Overview
This lesson turns the A3 test into useful revision. The aim is not just to know the mark, but to
identify which mechanics models need more practice and how your answers can become clearer.
What You Need to Know
- Good corrections show why the original answer lost marks.
- A3 mistakes often come from choosing the wrong model, using unclear directions, or skipping a force
diagram.
- Written explanations should connect cause and effect, such as speed increasing drag or pressure
difference causing upthrust.
- The best review ends with a small number of specific revision targets.
How to Work Through It
- Start by sorting mistakes into topic areas and error types.
- Rewrite weak answers with corrected diagrams, equations, units, or explanation chains.
- Reattempt one or two questions from the weakest areas without looking at the mark scheme.
- Finish with a short revision plan for the A3 ideas that still feel insecure.
Check Your Understanding
- Can you explain why each corrected answer is now stronger?
- Which A3 model did you choose incorrectly most often?
- Are the remaining gaps conceptual, mathematical, or presentational?

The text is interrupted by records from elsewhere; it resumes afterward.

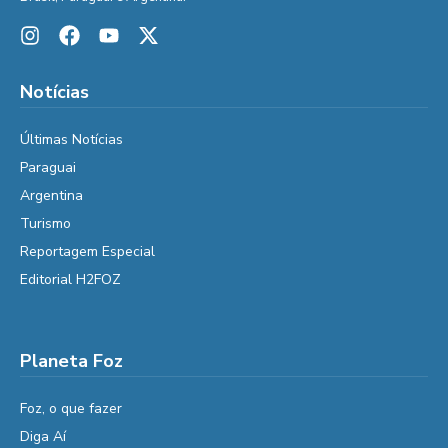
Notícias
Últimas Notícias
Paraguai
Argentina
Turismo
Reportagem Especial
Editorial H2FOZ
Planeta Foz
Foz, o que fazer
Diga Aí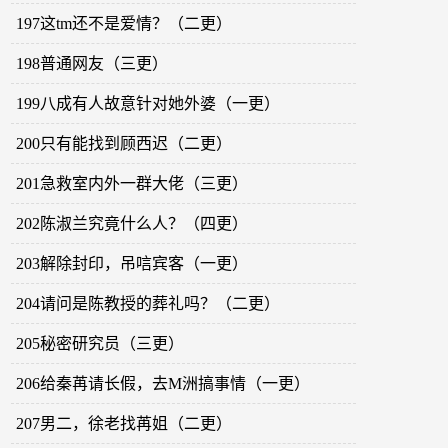
197这tm还不是爱情？（二更）
198普通网友（三更）
199八成有人故意针对她外婆（一更）
200只有能找到顾西迟（二更）
201急救室内外一群大佬（三更）
202陈淑兰究竟什么人？（四更）
203解除封印，吊唁宾客（一更）
204请问是陈教授的葬礼吗？（二更）
205秘密研究员（三更）
206给秦苒请长假，去M洲搞事情（一更）
207男二，徐老找苒姐（二更）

- What would you revise first if A3 appeared again next week?
Common Mistakes
- Copying the correct answer without fixing the reasoning.
- Treating calculation slips and concept gaps as the same type of problem.
- Leaving feedback as a score rather than turning it into action.
Next Steps
- Keep corrected A3 answers as revision examples.
- Use the review plan to strengthen mechanics before the next AS topic builds on it.